Several years ago, I was watching Matthew Shepard murder story on 20/20. On TV, Ms. Elizabeth Vargas interviewed the two offenders and asked them the question: "Did you attack him because he was a gay?" I said to myself, why didn't she ask "Did you attack him because you believed (perceived) he was a gay?" The two questions are different because the first question emphasizes the distinctiveness of victim as a reason for the offense whereas the second question suggests the offender's perception of the distinctiveness is the source of the offense. From the psychological perspective, the distinction is not ignorable.

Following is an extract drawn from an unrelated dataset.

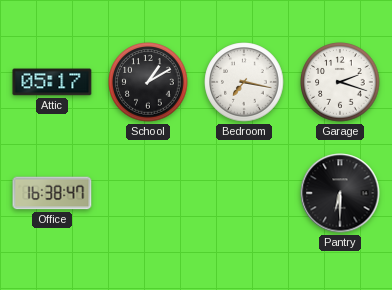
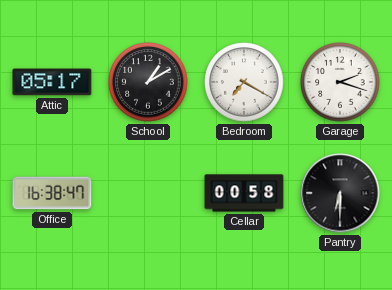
Bedroom: 7:17 -> 7:20
Cellar: none -> 00:58
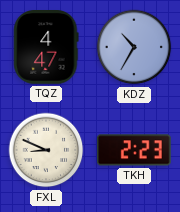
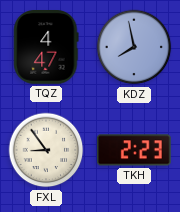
KDZ: 10:35 -> 7:58
FXL: 8:49 -> 8:54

The similar cognitive error can be found in other media reports about hate or other prejudice-motivated offenses. It is common to read a news article that explains a prejudice-motivated offense as generated by the victim's race, religion, sexual orientation, or national origin, among others. In other words, people tend to use the victims' group memberships or distinctiveness (e.g., race, ethnicity, sexual orientation, or religious beliefs) to explain prejudice and related crime, assuming that individuals become the victims of prejudice or hate crime because of their group memberships.

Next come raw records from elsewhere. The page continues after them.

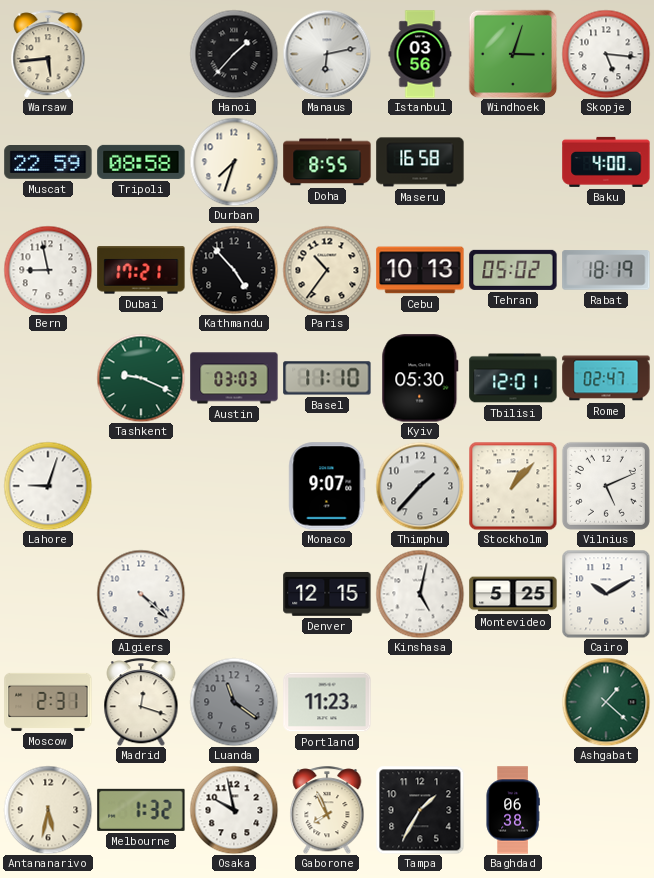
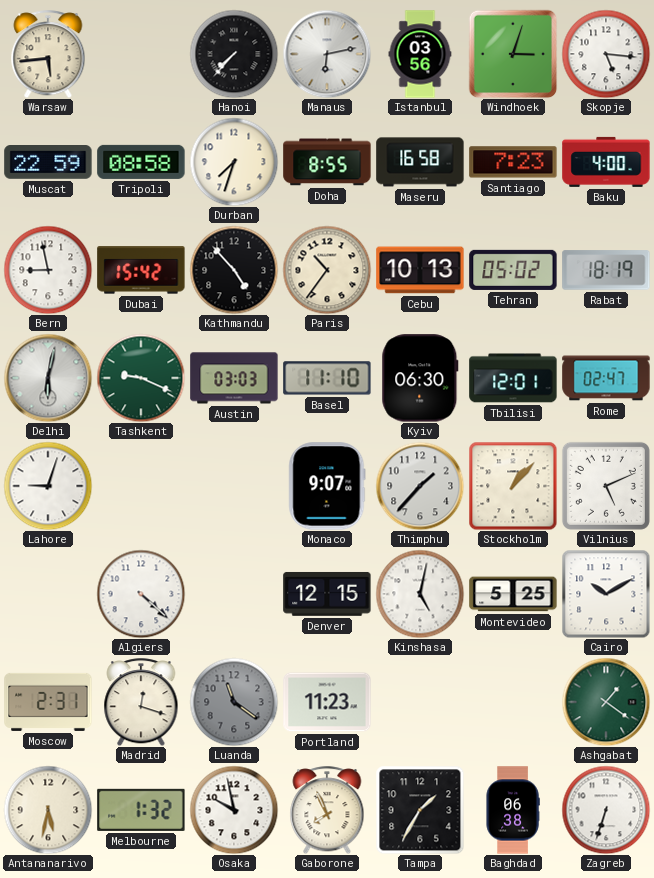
Hanoi: 1:37 -> 7:37
Santiago: none -> 7:23
Dubai: 17:21 -> 15:42
Delhi: none -> 6:02
Kyiv: 05:30 -> 06:30
Ashgabat: 1:22 -> 1:21
Zagreb: none -> 6:33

I think that the cognitive error results mainly from two misunderstandings:
First, this error may result from misunderstanding the legal definition of hate crime. The law defines a hate crime as an offense in which the victim is targeted because of their actual or perceived race, color, religion, disability, sexual orientation, or national origin. This definition is based on federal legislation that defines a hate crime as an offense "that manifests evidence of prejudice based on race, religion, disability, sexual orientation, or ethnicity" (Hate Crime Statistics Act, 1990) or as a crime in which "the defendant intentionally selects a victim, ... because of the actual or perceived race, color, religion, national origin, ethnicity, gender, disability or sexual orientation of any person" (Violent Crime Control and Law Enforcement Act of 1994, Public Law 103-322, H.R. 3355).
On the basis of the legal definition, some reporters and researchers of prejudice and hate crime conceptualize prejudice and hate crime as motivated by the distinctiveness of the victim(s), because the offender targets only victims with different group memberships. In reality, however, the legal definition specifies the mental state of the offenders, including: (1) the required criminal intent (mens rea); and (2) the offender's cognitive distortions; rather than suggesting that the victim's group membership is the cause for prejudice or hate crime.

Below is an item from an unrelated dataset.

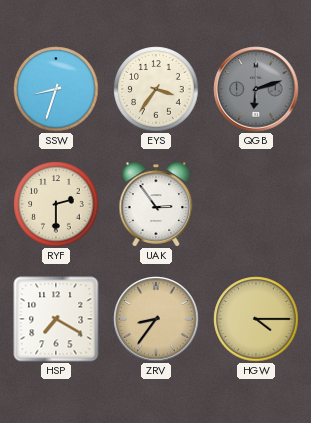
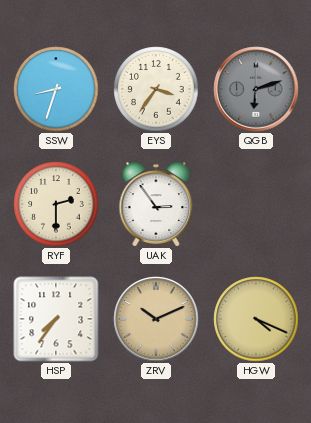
HSP: 7:20 -> 7:36
ZRV: 8:36 -> 10:11
HGW: 4:15 -> 4:19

The legal definition of hate crime is a criminal-law definition. According to criminal law, the defendant is guilty of a crime only when the offender's criminal commission or omission occurred with a simultaneous mens rea or criminal intent.
Hate crimes, like other types of criminal offense, require a specific criminal intent, or the presence of mens rea as one of the key elements for establishing the perpetrator's criminal responsibility. The "because" statement in the legal definition of hate crime, regarding the distinctiveness of the victim(s), denotes the offender's mens rea and perceptions of difference in group membership.
The criminal intent (mens rea) for hate crime is not a causal description for the offense (neither is it supposed to be), just as the mens rea for sex offenders who intentionally and knowingly target certain types of victim (e.g., children or women) does not indicate that the victim is the cause of the crime. In other words, legislation-based definitions are not and can never be scientific explanations about the cause-effect relationships between two variables.
Second, people make the cognitive error because they misunderstand the differences between social reality and the offenders' perceptions of the reality. The prejudiced offenders may believe that their offenses or hate are caused by the victims, but their perceptions cannot be used to suggest that the victims' groups cause hate crime. Offenders' reasoning about their offenses tends to misrepresent the reality by blaming their victims, or other factors, rather than seeing themselves as responsible. Empirical research shows that hate offenders' mental state involves using the victim memberships to justify and rationalize hate crime, including applying such methods as denials of injury, the victim, and the responsibility, condemnation of the condemners, and "appeal to higher loyalties" by claiming the so called "racial" motivation behind their criminal and other activities. Research in social cognition has also demonstrated that self-serving bias tends to characterize people's explanations for their actions. This bias includes rationalizing or justifying their actions, making them desirable and reasonable from the agent's viewpoint.
Read my related post "An overlooked problem with the new hate crimes bill."
In short, mistaking the legal definition of hate crime for the scientific explanation for the offense actually puts the blame on the victim, rather than on the offender. Why is it the case? If the crime victim is explained as the cause of the offense, the offender will be judged as less guilty and less responsible for the offense (therefore, the offense becomes more justifiable).